Assessing progress in safety is tricky. Even with the intention to help, actions might have a net negative impact (e.g. from second order effects, like accelerating deployment of dangerous technologies), and determining the contribution's impact is far from trivial. For example, the impact of reinforcement learning from human feedback (RLHF), currently used to instruction-tune and make ChatGPT safer, is still debated in the community (source). One reason the impact of RLHF may be negative is that this technique may create an illusion of alignment that would make spotting deceptive alignment even more challenging. The alignment of the systems trained through RLHF is shallow (source), and the alignment properties might break with future more situationally aware models. Another worry is that many speculative failure modes appear only with more advanced AIs, and the fact that systems like GPT-4 can be instruction-tuned might not be an update for the risk models that are the most worrying.

AI Safety is hard to measure. Working on the problem can lead to an illusion of understanding, thereby creating the illusion of control. AI safety lacks clear feedback loops. Progress in AI capability advancement is easy to measure and benchmark, while progress in safety is comparatively much harder to measure. For example, it’s much easier to monitor the inference speed than monitoring the truthfulness of a system or monitoring its safety properties.

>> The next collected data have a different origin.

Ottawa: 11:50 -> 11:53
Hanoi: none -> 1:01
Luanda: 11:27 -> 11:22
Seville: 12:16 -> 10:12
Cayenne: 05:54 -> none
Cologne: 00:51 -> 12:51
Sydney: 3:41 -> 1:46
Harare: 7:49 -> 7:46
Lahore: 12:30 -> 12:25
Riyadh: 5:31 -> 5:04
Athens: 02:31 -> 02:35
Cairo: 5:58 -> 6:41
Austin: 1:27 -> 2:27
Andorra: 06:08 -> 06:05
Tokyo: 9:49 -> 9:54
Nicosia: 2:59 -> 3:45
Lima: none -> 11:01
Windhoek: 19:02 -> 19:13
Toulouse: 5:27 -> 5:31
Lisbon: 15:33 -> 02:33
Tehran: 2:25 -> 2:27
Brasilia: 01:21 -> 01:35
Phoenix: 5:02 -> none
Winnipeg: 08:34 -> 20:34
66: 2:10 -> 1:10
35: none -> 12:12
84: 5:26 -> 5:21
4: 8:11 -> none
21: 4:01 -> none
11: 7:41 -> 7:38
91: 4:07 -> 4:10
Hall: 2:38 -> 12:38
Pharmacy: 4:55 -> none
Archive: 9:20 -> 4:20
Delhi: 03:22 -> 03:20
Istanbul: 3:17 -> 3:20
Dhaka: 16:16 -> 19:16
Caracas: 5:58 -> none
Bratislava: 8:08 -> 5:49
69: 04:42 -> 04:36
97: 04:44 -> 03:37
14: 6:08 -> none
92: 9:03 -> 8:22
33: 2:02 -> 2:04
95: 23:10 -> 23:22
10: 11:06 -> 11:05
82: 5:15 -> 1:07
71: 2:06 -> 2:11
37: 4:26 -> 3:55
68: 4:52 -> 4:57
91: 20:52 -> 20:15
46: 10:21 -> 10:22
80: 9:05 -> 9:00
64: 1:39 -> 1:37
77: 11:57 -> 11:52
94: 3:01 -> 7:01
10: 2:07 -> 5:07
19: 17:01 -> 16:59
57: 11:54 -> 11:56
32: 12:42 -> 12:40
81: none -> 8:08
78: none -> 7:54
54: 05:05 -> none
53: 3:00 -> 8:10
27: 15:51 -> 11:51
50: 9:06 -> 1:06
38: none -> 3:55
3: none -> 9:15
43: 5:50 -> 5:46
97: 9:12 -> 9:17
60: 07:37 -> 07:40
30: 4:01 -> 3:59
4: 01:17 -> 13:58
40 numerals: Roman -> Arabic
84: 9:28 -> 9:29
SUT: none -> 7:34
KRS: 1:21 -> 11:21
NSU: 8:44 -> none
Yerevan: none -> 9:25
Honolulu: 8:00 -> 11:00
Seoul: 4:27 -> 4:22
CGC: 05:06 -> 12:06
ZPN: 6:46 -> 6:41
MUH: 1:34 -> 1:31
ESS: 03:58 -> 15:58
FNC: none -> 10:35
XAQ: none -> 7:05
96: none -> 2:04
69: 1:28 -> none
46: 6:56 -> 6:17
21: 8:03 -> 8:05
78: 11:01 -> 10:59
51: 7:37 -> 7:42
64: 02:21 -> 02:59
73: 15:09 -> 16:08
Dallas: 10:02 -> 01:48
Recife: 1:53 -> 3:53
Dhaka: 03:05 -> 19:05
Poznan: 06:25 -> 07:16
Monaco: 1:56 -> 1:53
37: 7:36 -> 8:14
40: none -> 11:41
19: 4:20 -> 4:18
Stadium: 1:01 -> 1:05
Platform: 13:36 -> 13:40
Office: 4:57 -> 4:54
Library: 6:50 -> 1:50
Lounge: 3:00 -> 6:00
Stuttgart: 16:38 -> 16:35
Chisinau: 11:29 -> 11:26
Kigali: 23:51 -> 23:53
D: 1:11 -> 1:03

The consequences of failures in AI alignment are steeped in uncertainty. New insights could challenge many high-level considerations discussed in this textbook. For instance, Zvi Mowshowitz has compiled a list of critical questions marked by significant uncertainty and strong disagreements both ethical and technical (source). For example, what worlds count as catastrophic versus non-catastrophic? What would count as a non-catastrophic outcome? What is valuable? What do we care about? (source) If answered differently, these questions could significantly alter one's estimate of the likelihood and severity of catastrophes stemming from unaligned AGI. Diverse responses to these critical questions highlight why individuals familiar with the alignment risks often hold differing opinions. For example, figures like Robin Hanson and Richard Sutton suggest that the concept of losing control to AIs might not be as dire as it seems. They argue there is little difference between nurturing a child who eventually influences the economy and developing AI based on human behavior that subsequently assumes economic control (source)(source).

Anthropic, 2023 (source)

“We do not know how to train systems to robustly behave well.”